Seeing Pegasus in Person

It was a longshot, but while in Kentucky a week before the Breeders’ Cup to visit breeding farms with friends we had a very slight chance of getting to see Flightline close-up, at least in the light. Read on to see if our quest proved to be a success. ~ Steve Haskin

Seeing Pegasus in Person

By Steve Haskin

This is a story spanning all of one day about my attempt to meet the horse they say can sprout wings. Unlike other people I am not here to compare Flightline to Secretariat or Man o’ War or Bucephalus, Alexander the Great’s trusty steed who became one of the most famous horses in history. As Big Red’s owner Penny Chenery once said, “Each era had its great horses and we are simply privileged to have had the opportunity, past or present, to share in their greatness. They were all great.”

But the reason no comparisons of Flightline can be made with these equine immortals is because Flightline after only six starts exists alone in his own sphere. He is the stuff of dreams; that unbeatable, untouchable shining star that is beyond the reach of others, no matter how talented they appear to be. In short, we have never seen anything like him, and I am sure that Thoroughbred owners often lie in bed at night and try to picture themselves owning a horse that in the past has dwelt only in the imagination. After all, these horses are still flesh and blood and cannot be expected to decimate their foes with such total domination every time they step in the starting gate.

But Flightline couldn’t help it. He simply was born with more octane in his tank than other horses and could outdistance them race after race while barely stepping on the accelerator. A high-octane person or in this case horse is one who is “effective without wasting time or effort or expense.” Flightline, simply said, is great without even trying.

When I think of Flightline and what he has accomplished in every one of his starts, not just the Pacific Classic and Breeders’ Cup Classic, two sayings come to mind as well as the lyrics from a song.

Back in the mid-18th century there was a horse who was looked upon in Great Britain with the same reverence we look upon Flightline. His name was Eclipse and the phrase that followed him wherever he went was “Eclipse first, the rest nowhere.” That has been Flightline.

In the 1960s there was a song made famous by Peter, Paul, and Mary and also by Joan Baez about a fictitious horse named Stewball. When I think of one line from that song I can envision Flightline coming down the stretch in isolated splendor. “And a-way up yonder, ahead of them all, came a-prancin’ and a-dancin’ my noble Stewball.” Flightline in every race has been prancin’ and dancin’ a-way up yonder ahead of them all.

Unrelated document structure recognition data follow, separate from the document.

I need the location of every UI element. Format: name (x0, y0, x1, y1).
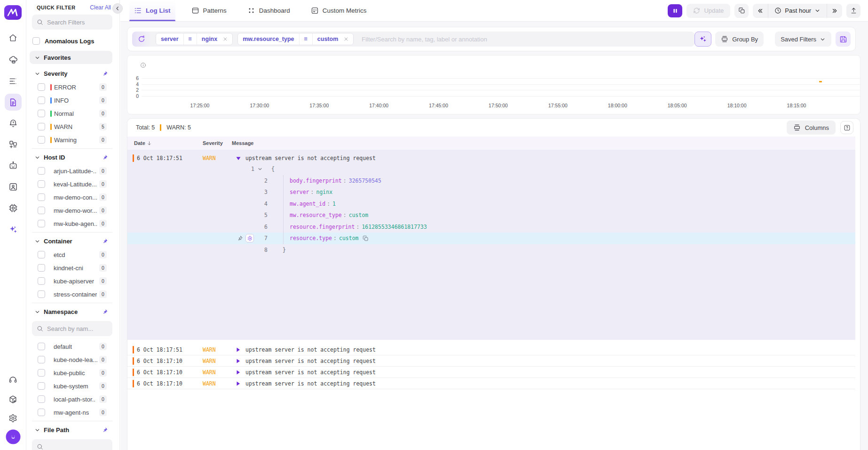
nav-bot[interactable] (5, 157, 22, 174)
json-attribute-line[interactable]: 5mw.resource_type:custom (127, 209, 855, 221)
filter-section-header-container[interactable]: Container (34, 236, 108, 246)
filter-item[interactable]: mw-demo-con...0 (26, 191, 119, 204)
json-attribute-line[interactable]: 3server:nginx (127, 186, 855, 198)
caret-right-icon[interactable] (236, 381, 240, 386)
json-value[interactable]: custom (349, 212, 369, 218)
chip-remove-icon[interactable] (222, 36, 232, 42)
time-shift-back-button[interactable] (753, 4, 768, 18)
save-filter-button[interactable] (836, 32, 851, 47)
filter-item-checkbox[interactable] (38, 96, 45, 104)
tab-custom-metrics[interactable]: Custom Metrics (306, 0, 371, 21)
filter-item-checkbox[interactable] (38, 395, 45, 403)
filter-item-checkbox[interactable] (38, 123, 45, 130)
copy-value-icon[interactable] (363, 235, 369, 241)
nav-integrations[interactable] (5, 391, 22, 408)
caret-down-icon[interactable] (236, 156, 241, 161)
group-by-button[interactable]: Group By (715, 32, 764, 47)
filter-item-checkbox[interactable] (38, 83, 45, 91)
filter-item-checkbox[interactable] (38, 136, 45, 144)
anomalous-logs-checkbox[interactable] (32, 37, 40, 45)
json-value[interactable]: 16128553346861817733 (362, 224, 426, 230)
filter-item[interactable]: Normal0 (26, 107, 119, 120)
filter-chip[interactable]: mw.resource_type=custom (237, 33, 354, 45)
caret-right-icon[interactable] (236, 359, 240, 363)
json-key[interactable]: resource.type (290, 235, 332, 241)
severity-column-header[interactable]: Severity (203, 140, 223, 146)
log-filter-input[interactable]: server=nginxmw.resource_type=custom Filt… (132, 32, 694, 47)
refresh-filters-button[interactable] (132, 32, 151, 47)
nav-rum[interactable] (5, 178, 22, 195)
log-volume-chart[interactable]: 642017:25:0017:30:0017:35:0017:40:0017:4… (127, 55, 860, 114)
log-row[interactable]: 6 Oct 18:17:51WARNupstream server is not… (127, 344, 855, 355)
json-value[interactable]: 3265750545 (349, 177, 381, 184)
saved-filters-dropdown[interactable]: Saved Filters (775, 32, 831, 47)
json-value[interactable]: custom (339, 235, 359, 241)
middleware-logo[interactable] (4, 5, 22, 20)
json-key[interactable]: resource.fingerprint (290, 224, 355, 230)
filter-item[interactable]: etcd0 (26, 248, 119, 261)
nav-agents[interactable] (5, 200, 22, 217)
time-range-dropdown[interactable]: Past hour (768, 4, 827, 18)
filter-item-checkbox[interactable] (38, 409, 45, 416)
filter-item[interactable]: kube-node-lea...0 (26, 353, 119, 366)
filter-search-input[interactable] (47, 19, 108, 26)
tab-patterns[interactable]: Patterns (187, 0, 231, 21)
pause-live-button[interactable] (668, 4, 682, 17)
favorites-section[interactable]: Favorites (30, 51, 112, 64)
filter-item-checkbox[interactable] (38, 207, 45, 214)
json-value[interactable]: nginx (316, 189, 332, 195)
clear-all-link[interactable]: Clear All (90, 4, 111, 11)
update-button[interactable]: Update (687, 4, 730, 18)
log-row[interactable]: 6 Oct 18:17:10WARNupstream server is not… (127, 367, 855, 378)
filter-item-checkbox[interactable] (38, 110, 45, 117)
nav-home[interactable] (5, 29, 22, 46)
filter-item-checkbox[interactable] (38, 193, 45, 201)
json-key[interactable]: mw.resource_type (290, 212, 342, 218)
section-search-input[interactable] (47, 443, 108, 450)
pin-icon[interactable] (102, 238, 108, 244)
message-column-header[interactable]: Message (232, 140, 253, 146)
copy-view-button[interactable] (734, 4, 749, 18)
log-row[interactable]: 6 Oct 18:17:10WARNupstream server is not… (127, 378, 855, 389)
filter-item[interactable]: mw-demo-wor...0 (26, 204, 119, 217)
section-search-input[interactable] (47, 325, 108, 332)
ai-filter-button[interactable] (694, 32, 711, 47)
pin-attribute-icon[interactable] (237, 235, 243, 241)
user-avatar[interactable] (6, 430, 20, 444)
filter-section-header-file-path[interactable]: File Path (34, 425, 108, 434)
log-row[interactable]: 6 Oct 18:17:10WARNupstream server is not… (127, 355, 855, 367)
help-button[interactable] (840, 121, 853, 134)
filter-item-checkbox[interactable] (38, 369, 45, 377)
tab-log-list[interactable]: Log List (129, 0, 175, 21)
filter-item[interactable]: local-path-stor..0 (26, 393, 119, 406)
nav-alerts[interactable] (5, 115, 22, 132)
filter-item[interactable]: arjun-Latitude-..0 (26, 164, 119, 177)
json-attribute-line[interactable]: 7resource.type:custom (127, 233, 855, 244)
filter-item-checkbox[interactable] (38, 277, 45, 285)
nav-support[interactable] (5, 371, 22, 388)
json-attribute-line[interactable]: 6resource.fingerprint:161285533468618177… (127, 221, 855, 233)
json-key[interactable]: server (290, 189, 309, 195)
filter-item[interactable]: kindnet-cni0 (26, 261, 119, 274)
json-key[interactable]: body.fingerprint (290, 177, 342, 184)
columns-button[interactable]: Columns (787, 121, 836, 135)
chip-remove-icon[interactable] (343, 36, 353, 42)
export-button[interactable] (846, 4, 860, 18)
nav-dashboard-builder[interactable] (5, 136, 22, 153)
filter-item-checkbox[interactable] (38, 382, 45, 390)
filter-section-header-namespace[interactable]: Namespace (34, 307, 108, 316)
nav-logs[interactable] (5, 94, 22, 111)
filter-item[interactable]: kube-system0 (26, 379, 119, 393)
filter-item-checkbox[interactable] (38, 264, 45, 272)
filter-item[interactable]: ERROR0 (26, 80, 119, 94)
caret-right-icon[interactable] (236, 347, 240, 352)
filter-item[interactable]: INFO0 (26, 94, 119, 107)
nav-ai[interactable] (5, 221, 22, 238)
pin-icon[interactable] (102, 154, 108, 161)
filter-item[interactable]: mw-agent-ns0 (26, 406, 119, 419)
collapse-json-icon[interactable] (258, 167, 262, 171)
nav-traces[interactable] (5, 72, 22, 89)
json-value[interactable]: 1 (332, 201, 336, 207)
filter-section-header-severity[interactable]: Severity (34, 69, 108, 78)
filter-item[interactable]: kube-apiserver0 (26, 274, 119, 288)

And finally there is Ernest Hemingway’s line from “For Whom the Bells Toll,” which I used once describing the scene at American Pharoah’s Belmont Stakes: “But did thee feel the earth move?” That is up to each person to decide how they felt following the Classic, but I am sure there were many like myself who could feel some sort of jolt watching Flightline draw away yet again from a field of talented, classy horses.

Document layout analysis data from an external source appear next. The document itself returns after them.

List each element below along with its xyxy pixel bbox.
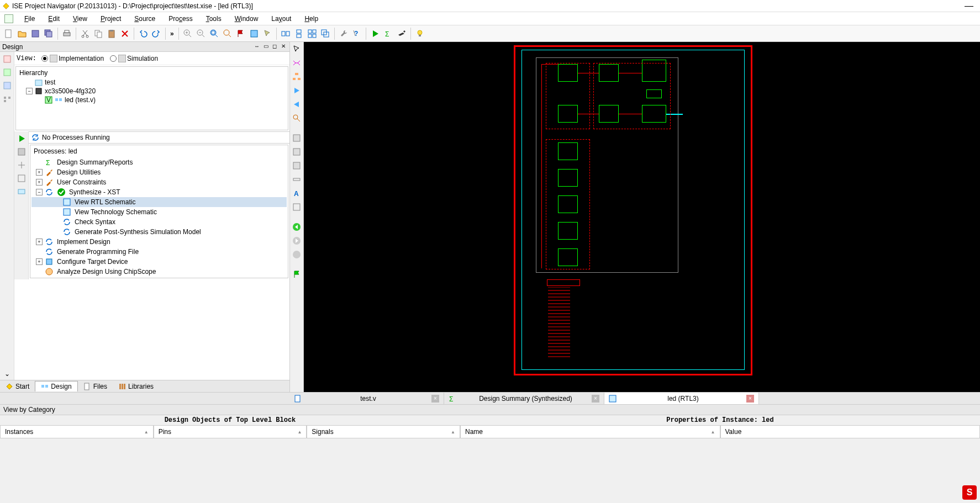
menu-edit[interactable]: Edit xyxy=(41,14,66,24)
doc-tab-testv[interactable]: test.v × xyxy=(289,393,444,404)
ct-btn-b[interactable] xyxy=(291,146,303,158)
net-tool[interactable] xyxy=(291,57,303,69)
proc-btn-4[interactable] xyxy=(15,172,28,184)
menu-tools[interactable]: Tools xyxy=(199,14,228,24)
undo-button[interactable] xyxy=(136,27,150,40)
proc-implement[interactable]: + Implement Design xyxy=(31,237,287,247)
pointer-tool[interactable] xyxy=(261,27,274,40)
proc-view-rtl[interactable]: View RTL Schematic xyxy=(31,197,287,207)
zoom-fit-button[interactable] xyxy=(208,27,221,40)
lt-btn-2[interactable] xyxy=(1,66,13,78)
tab-design[interactable]: Design xyxy=(35,381,77,391)
ct-btn-e[interactable] xyxy=(291,201,303,213)
menu-view[interactable]: View xyxy=(66,14,94,24)
run-button[interactable] xyxy=(368,27,382,40)
delete-button[interactable] xyxy=(118,27,131,40)
menu-file[interactable]: File xyxy=(18,14,41,24)
copy-button[interactable] xyxy=(92,27,105,40)
wrench-button[interactable] xyxy=(337,27,350,40)
ct-btn-c[interactable] xyxy=(291,160,303,172)
ct-btn-d[interactable] xyxy=(291,173,303,186)
expander-icon[interactable]: − xyxy=(36,189,43,195)
close-tab-icon[interactable]: × xyxy=(746,395,754,403)
proc-design-utilities[interactable]: + Design Utilities xyxy=(31,167,287,177)
expander-icon[interactable]: + xyxy=(36,169,43,176)
doc-tab-rtl[interactable]: led (RTL3) × xyxy=(604,393,759,404)
tree-device[interactable]: − xc3s500e-4fg320 xyxy=(17,87,287,96)
zoom-flag-button[interactable] xyxy=(234,27,247,40)
panel-max-icon[interactable]: ◻ xyxy=(271,43,278,51)
layout-grid-button[interactable] xyxy=(305,27,319,40)
col-pins[interactable]: Pins ▲ xyxy=(154,425,307,438)
col-signals[interactable]: Signals ▲ xyxy=(307,425,460,438)
schematic-canvas[interactable]: /*placeholder*/ xyxy=(304,42,980,392)
tab-libraries[interactable]: Libraries xyxy=(113,382,159,391)
col-name[interactable]: Name ▲ xyxy=(460,425,720,438)
save-all-button[interactable] xyxy=(42,27,55,40)
menu-source[interactable]: Source xyxy=(128,14,162,24)
lt-btn-4[interactable] xyxy=(1,93,13,105)
nav-fwd-button[interactable] xyxy=(291,235,303,247)
flag-tool[interactable] xyxy=(291,268,303,280)
layout-v-button[interactable] xyxy=(292,27,305,40)
print-button[interactable] xyxy=(60,27,73,40)
panel-close-icon[interactable]: ✕ xyxy=(280,43,287,51)
implementation-radio[interactable] xyxy=(41,55,48,62)
menu-layout[interactable]: Layout xyxy=(265,14,298,24)
expander-icon[interactable]: + xyxy=(36,258,43,265)
proc-btn-3[interactable] xyxy=(15,159,28,171)
proc-user-constraints[interactable]: + User Constraints xyxy=(31,177,287,187)
text-tool[interactable]: A xyxy=(291,187,303,199)
close-tab-icon[interactable]: × xyxy=(592,395,599,403)
proc-check-syntax[interactable]: Check Syntax xyxy=(31,217,287,227)
redo-button[interactable] xyxy=(150,27,163,40)
panel-dock-icon[interactable]: ↔ xyxy=(253,43,261,51)
nav-stop-button[interactable] xyxy=(291,248,303,261)
proc-gen-post[interactable]: Generate Post-Synthesis Simulation Model xyxy=(31,227,287,237)
new-button[interactable] xyxy=(2,27,15,40)
proc-analyze[interactable]: Analyze Design Using ChipScope xyxy=(31,267,287,277)
expander-icon[interactable]: − xyxy=(26,88,33,94)
zoom-area-button[interactable] xyxy=(221,27,234,40)
select-tool[interactable] xyxy=(291,43,303,55)
layout-h-button[interactable] xyxy=(279,27,292,40)
toolbar-more[interactable]: » xyxy=(168,30,176,38)
lt-btn-1[interactable] xyxy=(1,53,13,65)
doc-tab-summary[interactable]: Σ Design Summary (Synthesized) × xyxy=(444,393,604,404)
help-button[interactable]: ? xyxy=(350,27,363,40)
tree-module[interactable]: V led (test.v) xyxy=(17,96,287,104)
play-tool[interactable] xyxy=(291,84,303,97)
tree-project[interactable]: test xyxy=(17,78,287,87)
proc-btn-2[interactable] xyxy=(15,146,28,158)
tab-files[interactable]: Files xyxy=(78,382,113,391)
menu-process[interactable]: Process xyxy=(162,14,199,24)
proc-view-tech[interactable]: View Technology Schematic xyxy=(31,207,287,217)
proc-gen-prog[interactable]: Generate Programming File xyxy=(31,247,287,257)
menu-project[interactable]: Project xyxy=(94,14,128,24)
proc-synthesize[interactable]: − Synthesize - XST xyxy=(31,187,287,197)
hierarchy-tool[interactable] xyxy=(291,71,303,83)
telescope-button[interactable] xyxy=(395,27,408,40)
ime-indicator-icon[interactable]: S xyxy=(962,485,977,500)
cut-button[interactable] xyxy=(78,27,92,40)
lightbulb-button[interactable] xyxy=(413,27,426,40)
run-process-button[interactable] xyxy=(15,133,28,145)
paste-button[interactable] xyxy=(105,27,118,40)
menu-window[interactable]: Window xyxy=(228,14,265,24)
simulation-radio[interactable] xyxy=(110,55,117,62)
col-instances[interactable]: Instances ▲ xyxy=(0,425,154,438)
lt-btn-3[interactable] xyxy=(1,80,13,92)
zoom-in-button[interactable] xyxy=(181,27,194,40)
back-tool[interactable] xyxy=(291,98,303,110)
col-value[interactable]: Value xyxy=(720,425,981,438)
find-tool[interactable] xyxy=(291,112,303,124)
minimize-button[interactable]: — xyxy=(960,1,978,11)
nav-back-button[interactable] xyxy=(291,221,303,233)
layout-cascade-button[interactable] xyxy=(319,27,332,40)
expander-icon[interactable]: + xyxy=(36,179,43,186)
app-menu-icon[interactable] xyxy=(4,14,13,23)
lt-expand-icon[interactable]: ⌄ xyxy=(0,370,14,378)
menu-help[interactable]: Help xyxy=(298,14,325,24)
tab-start[interactable]: Start xyxy=(0,382,35,391)
zoom-out-button[interactable] xyxy=(194,27,208,40)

All this is a somewhat hyperbolic preface for the events of Saturday, October 29. But with Flightline hyperbole is more truth than embellishment.

Before we proceed let me go back to the 2021 Kentucky Derby trail and my regular text messages with Kosta Hronis, owner of the Derby favorite Rock Your World. In one of his texts, Kosta threw this often used cliché at me: “We have one in the barn that is unbelievable.” That would be the seed from which the legend would grow. Before he ever ran, Kosta said after watching him work, “Wow, this colt is different. His talent seems limitless.” Those turned out to be the most prophetic comments I have ever heard. To read about those early discovery days and the story behind Flightline you can visit my column of September 6.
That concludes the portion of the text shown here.